* **Aim of the exercise**: Report back every line from the entries below in which the word "documentário" occurs.

╔══

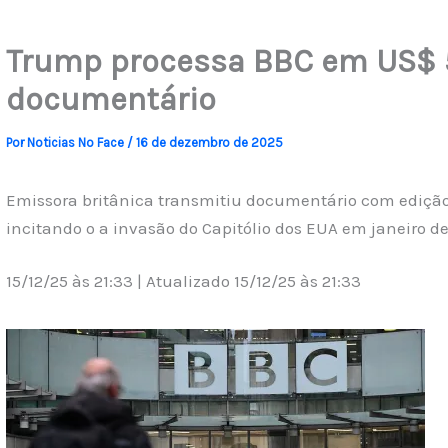
Trump processa BBC em US$ 5
documentário
Por
Noticias No Face
/
16 de dezembro de 2025
Emissora britânica transmitiu documentário com edição
incitando o a invasão do Capitólio dos EUA em janeiro de
15/12/25 às 21:33 | Atualizado 15/12/25 às 21:33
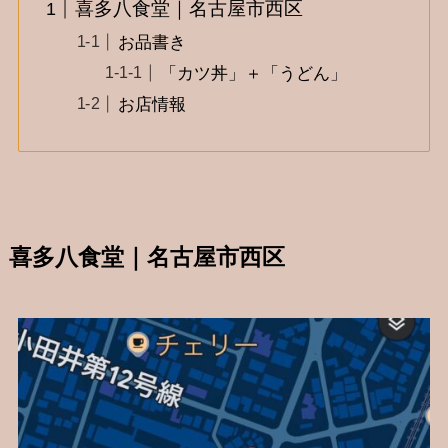
喜多八食堂｜名古屋市西区
お品書き
「カツ丼」＋「うどん」
お店情報
喜多八食堂｜名古屋市西区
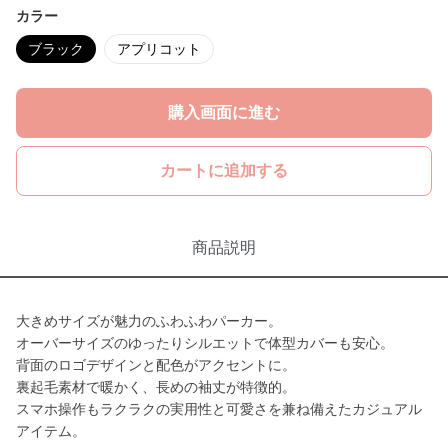
カラー
ブラック
アプリコット
購入画面に進む
カートに追加する
商品説明
大きめサイズが魅力のふわふわパーカー。
オーバーサイズのゆったりシルエットで体型カバーも安心。
背面のロゴデザインと配色がアクセントに。
裏起毛素材で暖かく、長めの袖丈が特徴的。
スマホ操作もラクラクの実用性と可愛さを兼ね備えたカジュアル
アイテム。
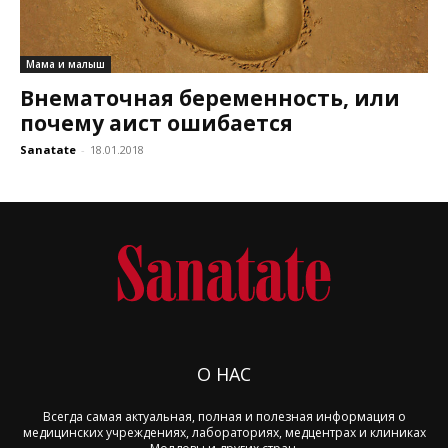
Мама и малыш
Внематочная беременность, или
почему аист ошибается
Sanatate
-
18.01.2018
О НАС
Всегда самая актуальная, полная и полезная информация о
медицинских учреждениях, лабораториях, медцентрах и клиниках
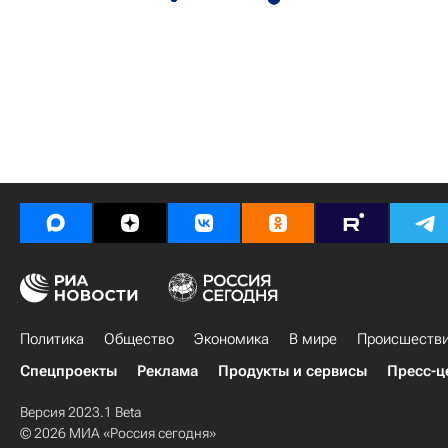
Политика
Общество
Экономика
В мире
Происшеств
Спецпроекты
Реклама
Продукты и сервисы
Пресс-ц
Версия 2023.1 Beta
© 2026 МИА «Россия сегодня»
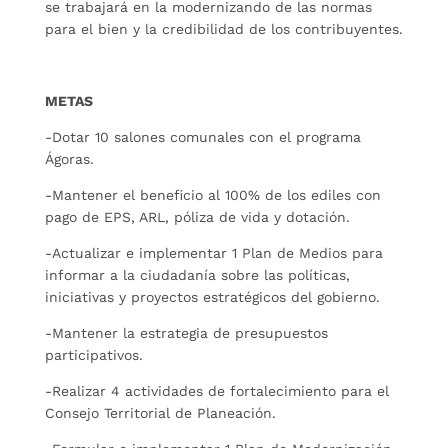
se trabajará en la modernizando de las normas
para el bien y la credibilidad de los contribuyentes.
METAS
-Dotar 10 salones comunales con el programa
Ágoras.
-Mantener el beneficio al 100% de los ediles con
pago de EPS, ARL, póliza de vida y dotación.
-Actualizar e implementar 1 Plan de Medios para
informar a la ciudadanía sobre las políticas,
iniciativas y proyectos estratégicos del gobierno.
-Mantener la estrategia de presupuestos
participativos.
-Realizar 4 actividades de fortalecimiento para el
Consejo Territorial de Planeación.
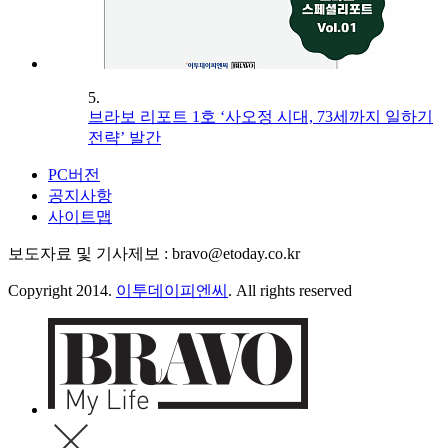
5.
브라보 리포트 1호 ‘사오정 시대, 73세까지 일하기
전략’ 발간
PC버전
공지사항
사이트맵
보도자료 및 기사제보 : bravo@etoday.co.kr
Copyright 2014.
이투데이피엔씨
. All rights reserved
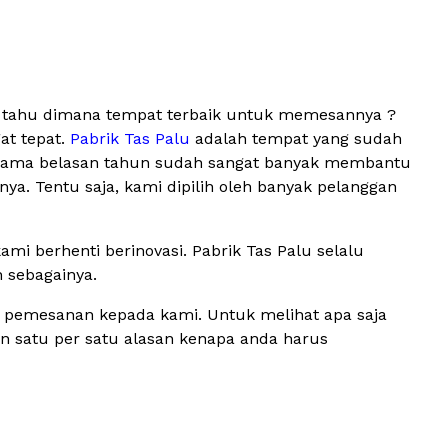
ak tahu dimana tempat terbaik untuk memesannya ?
at tepat.
Pabrik Tas Palu
adalah tempat yang sudah
 selama belasan tahun sudah sangat banyak membantu
ya. Tentu saja, kami dipilih oleh banyak pelanggan
i berhenti berinovasi. Pabrik Tas Palu selalu
n sebagainya.
n pemesanan kepada kami. Untuk melihat apa saja
kan satu per satu alasan kenapa anda harus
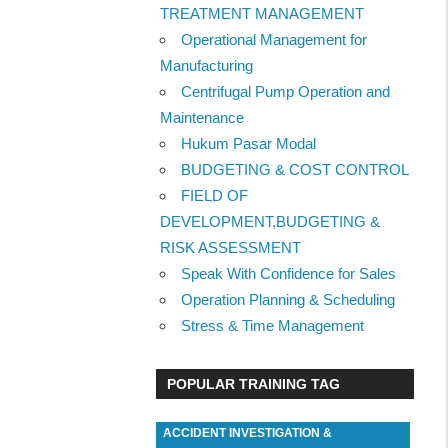
TREATMENT MANAGEMENT
Operational Management for
Manufacturing
Centrifugal Pump Operation and
Maintenance
Hukum Pasar Modal
BUDGETING & COST CONTROL
FIELD OF
DEVELOPMENT,BUDGETING &
RISK ASSESSMENT
Speak With Confidence for Sales
Operation Planning & Scheduling
Stress & Time Management
POPULAR TRAINING TAG
ACCIDENT INVESTIGATION &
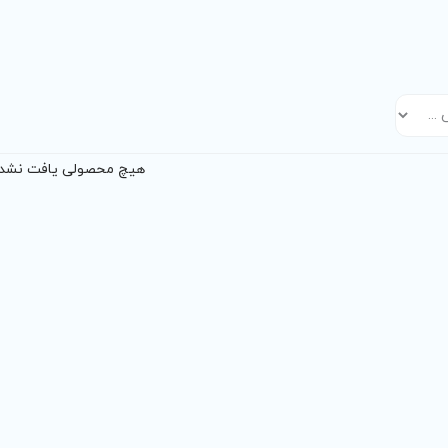
هیچ محصولی یافت نشد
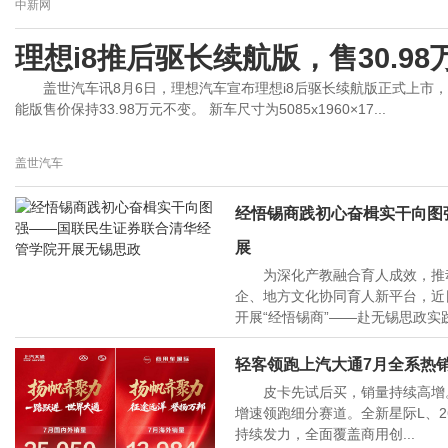
中新网
理想i8推后驱长续航版，售30.9
盖世汽车讯8月6日，理想汽车宣布理想i8后驱长续航版正式上市，
能版售价保持33.98万元不变。 新车尺寸为5085x1960×17...
盖世汽车
经悟锡商践初心奋楫实干向图
展
为深化产教融合育人成效，推
企、地方文化协同育人新平台，近
开展“经悟锡商”——赴无锡思政实践
中国网
轻客领跑上汽大通7月全系热销2
皮卡先试后买，销量持续高增。
增速领跑细分赛道。全新星际L、2
持续发力，全面覆盖商用创...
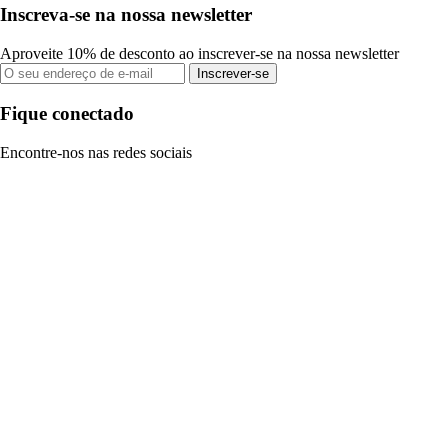
Inscreva-se na nossa newsletter
Aproveite 10% de desconto ao inscrever-se na nossa newsletter
Inscrever-se
Fique conectado
Encontre-nos nas redes sociais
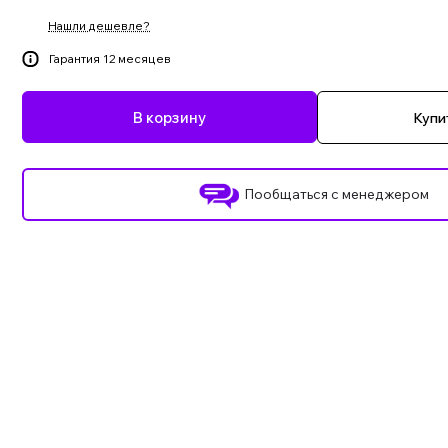
Нашли дешевле?
Гарантия 12 месяцев
В корзину
Купит
Пообщаться с менеджером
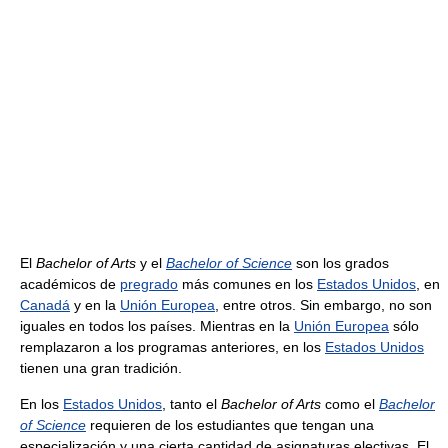
El
Bachelor of Arts
y el
Bachelor of Science
son los grados
académicos de
pregrado
más comunes en los
Estados Unidos
, en
Canadá
y en la
Unión Europea
, entre otros. Sin embargo, no son
iguales en todos los países. Mientras en la
Unión Europea
sólo
remplazaron a los programas anteriores, en los
Estados Unidos
tienen una gran tradición.
En los
Estados Unidos
, tanto el
Bachelor of Arts
como el
Bachelor
of Science
requieren de los estudiantes que tengan una
especialización y una cierta cantidad de asignaturas electivas. El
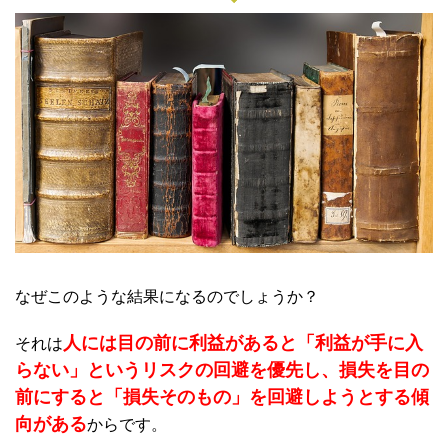
なぜこのような結果になるのでしょうか？
人には目の前に利益があると「利益が手に入
それは
らない」というリスクの回避を優先し、損失を目の
前にすると「損失そのもの」を回避しようとする傾
向がある
からです。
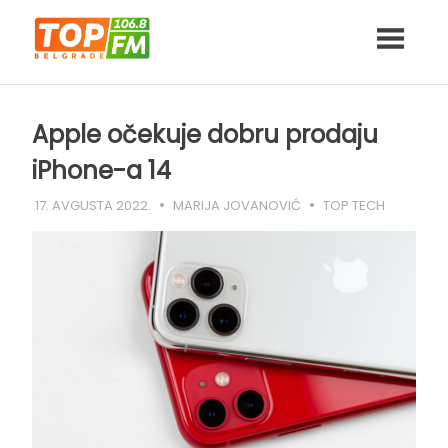
Skip
to
content
Apple očekuje dobru prodaju
iPhone-a 14
17. AVGUSTA 2022.
MARIJA JOVANOVIĆ
TOP TECH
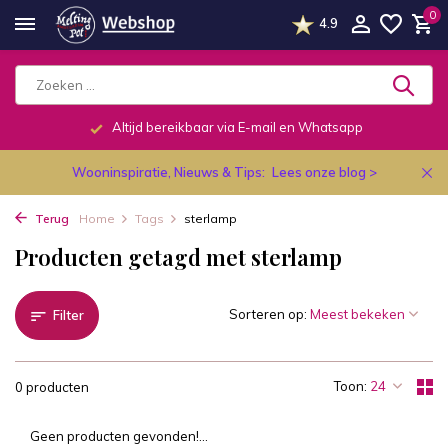
0
4.9
Altijd bereikbaar via E-mail en Whatsapp
Wooninspiratie, Nieuws & Tips:
Lees onze blog >
Terug
Home
Tags
sterlamp
Producten getagd met sterlamp
Sorteren op:
Filter
Toon:
0 producten
Geen producten gevonden!...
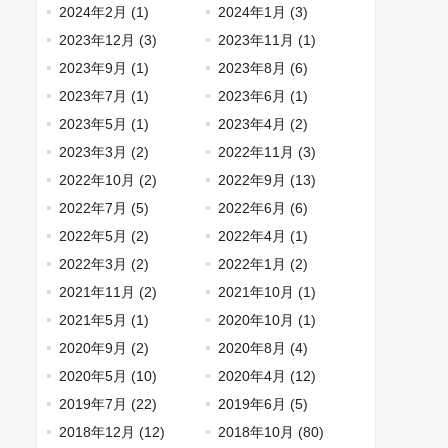
2024年2月 (1)
2024年1月 (3)
2023年12月 (3)
2023年11月 (1)
2023年9月 (1)
2023年8月 (6)
2023年7月 (1)
2023年6月 (1)
2023年5月 (1)
2023年4月 (2)
2023年3月 (2)
2022年11月 (3)
2022年10月 (2)
2022年9月 (13)
2022年7月 (5)
2022年6月 (6)
2022年5月 (2)
2022年4月 (1)
2022年3月 (2)
2022年1月 (2)
2021年11月 (2)
2021年10月 (1)
2021年5月 (1)
2020年10月 (1)
2020年9月 (2)
2020年8月 (4)
2020年5月 (10)
2020年4月 (12)
2019年7月 (22)
2019年6月 (5)
2018年12月 (12)
2018年10月 (80)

╚══

* **Written answer**:
documentário
Emissora britânica transmitiu documentário com edição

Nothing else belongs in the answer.